Bill inizia poi ad andare ai festival del blues.
«I festival del blues erano gli unici eventi pubblici dove i neri e i bianchi stavano insieme. Ed era così bello. Mi ricordo che spesso durante i festival, mi guardavo attorno e mi dicevo: “Ehi, questo non lo può fermare nessuno.” Il blues ha fatto tanto per riconciliare le due razze.»
Bill racconta che alcuni bianchi andavano nei juke joint dei neri per ascoltare la loro musica, o parcheggiavano le macchine vicino alle chiese nere per sentire i gospel.
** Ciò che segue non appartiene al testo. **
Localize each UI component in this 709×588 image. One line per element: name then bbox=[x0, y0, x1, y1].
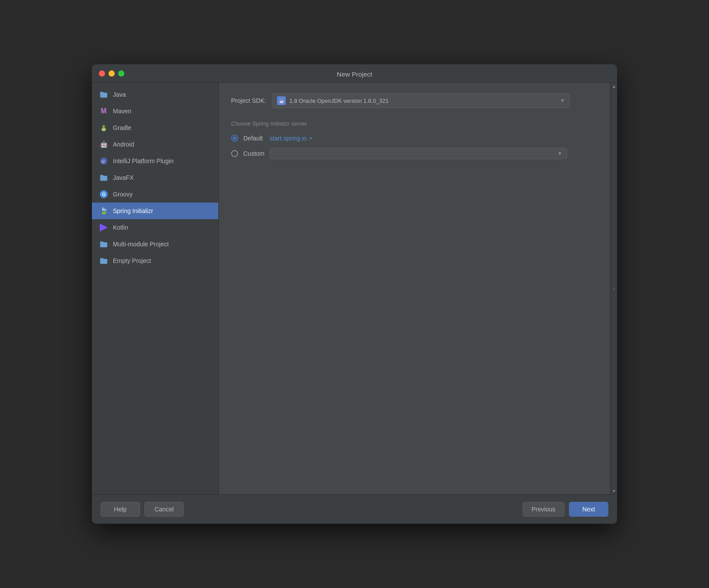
help-button[interactable]: Help bbox=[101, 502, 140, 517]
sidebar-item-label: JavaFX bbox=[113, 174, 133, 181]
svg-point-1 bbox=[102, 125, 105, 128]
sidebar-item-empty[interactable]: Empty Project bbox=[92, 252, 218, 269]
sidebar-item-java[interactable]: Java bbox=[92, 86, 218, 103]
server-radio-group: Default start.spring.io Custom ▼ bbox=[231, 135, 598, 159]
sdk-dropdown-left: ☕ 1.8 Oracle OpenJDK version 1.8.0_321 bbox=[277, 96, 389, 105]
scrollbar-down-arrow[interactable]: ▼ bbox=[611, 487, 617, 494]
svg-text:IJ: IJ bbox=[102, 159, 105, 164]
spring-icon: 🍃 bbox=[99, 206, 109, 216]
sidebar-item-label: Groovy bbox=[113, 191, 133, 198]
sidebar-item-android[interactable]: 🤖 Android bbox=[92, 136, 218, 153]
maximize-button[interactable] bbox=[118, 70, 124, 77]
default-radio-button[interactable] bbox=[231, 135, 238, 142]
footer-right: Previous Next bbox=[523, 502, 608, 517]
sdk-dropdown[interactable]: ☕ 1.8 Oracle OpenJDK version 1.8.0_321 ▼ bbox=[272, 93, 570, 108]
sidebar-item-maven[interactable]: M Maven bbox=[92, 103, 218, 119]
kotlin-icon bbox=[99, 223, 109, 232]
minimize-button[interactable] bbox=[109, 70, 115, 77]
sidebar-item-intellij[interactable]: IJ IntelliJ Platform Plugin bbox=[92, 153, 218, 169]
sdk-label: Project SDK: bbox=[231, 97, 266, 104]
sidebar: Java M Maven Gradle 🤖 bbox=[92, 83, 219, 494]
empty-icon bbox=[99, 256, 109, 266]
dialog-body: Java M Maven Gradle 🤖 bbox=[92, 83, 617, 494]
android-icon: 🤖 bbox=[99, 140, 109, 149]
traffic-lights bbox=[99, 70, 124, 77]
svg-marker-6 bbox=[100, 224, 108, 231]
title-bar: New Project bbox=[92, 64, 617, 83]
sdk-java-icon: ☕ bbox=[277, 96, 286, 105]
svg-point-0 bbox=[102, 128, 106, 131]
groovy-icon: G bbox=[99, 189, 109, 199]
sidebar-item-label: Kotlin bbox=[113, 224, 128, 231]
sidebar-item-label: Java bbox=[113, 91, 126, 98]
maven-icon: M bbox=[99, 106, 109, 116]
sidebar-item-label: IntelliJ Platform Plugin bbox=[113, 158, 174, 164]
sidebar-item-label: Gradle bbox=[113, 124, 131, 131]
javafx-icon bbox=[99, 173, 109, 182]
cancel-button[interactable]: Cancel bbox=[144, 502, 184, 517]
custom-chevron-icon: ▼ bbox=[557, 150, 562, 157]
custom-radio-row: Custom ▼ bbox=[231, 148, 598, 159]
gradle-icon bbox=[99, 123, 109, 133]
custom-radio-button[interactable] bbox=[231, 150, 238, 157]
scrollbar-middle-arrow[interactable]: › bbox=[611, 286, 617, 291]
folder-icon bbox=[99, 90, 109, 99]
sidebar-item-label: Android bbox=[113, 141, 134, 148]
dialog-title: New Project bbox=[337, 70, 372, 78]
default-radio-label: Default bbox=[243, 135, 263, 142]
sidebar-item-multimodule[interactable]: Multi-module Project bbox=[92, 236, 218, 252]
scrollbar-up-arrow[interactable]: ▲ bbox=[611, 83, 617, 90]
sidebar-item-spring[interactable]: 🍃 Spring Initializr bbox=[92, 203, 218, 219]
footer-left: Help Cancel bbox=[101, 502, 184, 517]
right-scrollbar[interactable]: ▲ › ▼ bbox=[610, 83, 617, 494]
next-button[interactable]: Next bbox=[569, 502, 608, 517]
sidebar-item-kotlin[interactable]: Kotlin bbox=[92, 219, 218, 236]
custom-radio-label: Custom bbox=[243, 150, 264, 157]
sdk-value: 1.8 Oracle OpenJDK version 1.8.0_321 bbox=[289, 98, 389, 104]
section-title: Choose Spring Initializr server bbox=[231, 120, 598, 127]
sidebar-item-label: Empty Project bbox=[113, 257, 151, 264]
sidebar-item-label: Multi-module Project bbox=[113, 241, 169, 248]
previous-button[interactable]: Previous bbox=[523, 502, 565, 517]
sidebar-item-label: Maven bbox=[113, 108, 131, 115]
new-project-dialog: New Project Java M Maven bbox=[92, 64, 617, 524]
sdk-row: Project SDK: ☕ 1.8 Oracle OpenJDK versio… bbox=[231, 93, 598, 108]
svg-text:☕: ☕ bbox=[279, 98, 284, 104]
sidebar-item-groovy[interactable]: G Groovy bbox=[92, 186, 218, 203]
custom-url-dropdown[interactable]: ▼ bbox=[270, 148, 567, 159]
intellij-icon: IJ bbox=[99, 156, 109, 166]
multimodule-icon bbox=[99, 239, 109, 249]
default-radio-link[interactable]: start.spring.io bbox=[270, 135, 312, 142]
dialog-footer: Help Cancel Previous Next bbox=[92, 494, 617, 524]
sidebar-item-label: Spring Initializr bbox=[113, 207, 153, 214]
chevron-down-icon: ▼ bbox=[560, 98, 565, 104]
close-button[interactable] bbox=[99, 70, 105, 77]
sidebar-item-gradle[interactable]: Gradle bbox=[92, 119, 218, 136]
svg-text:G: G bbox=[102, 192, 106, 197]
content-panel: Project SDK: ☕ 1.8 Oracle OpenJDK versio… bbox=[219, 83, 610, 494]
default-radio-row: Default start.spring.io bbox=[231, 135, 598, 142]
sidebar-item-javafx[interactable]: JavaFX bbox=[92, 169, 218, 186]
Lo facevano però di nascosto dagli altri bianchi, perché l’amicizia tra bianchi e neri non era ben vista nel Sud.
Nel 1985, a ventun anni, Bill incontra Paul “Wine” Jones che gli fa conoscere diversi musicisti neri. Inizia a suonare con loro. Oltre a Paul “Wine” Jones, Bill ha suonato con moltissime leggende del blues come T Model Ford, Honey Boy Edwards e “Cadillac” John Nolden, artista con il quale suona tutt’oggi.
«Ho avuto la fortuna di imparare dai grandi maestri. Ho molto rispetto per quello che fanno e hanno fatto. Io sono solo un semplice studente del blues.»
Parlando del blues attuale, Bill non è d’accordo con quelli che sostengono che il vero blues sia morto.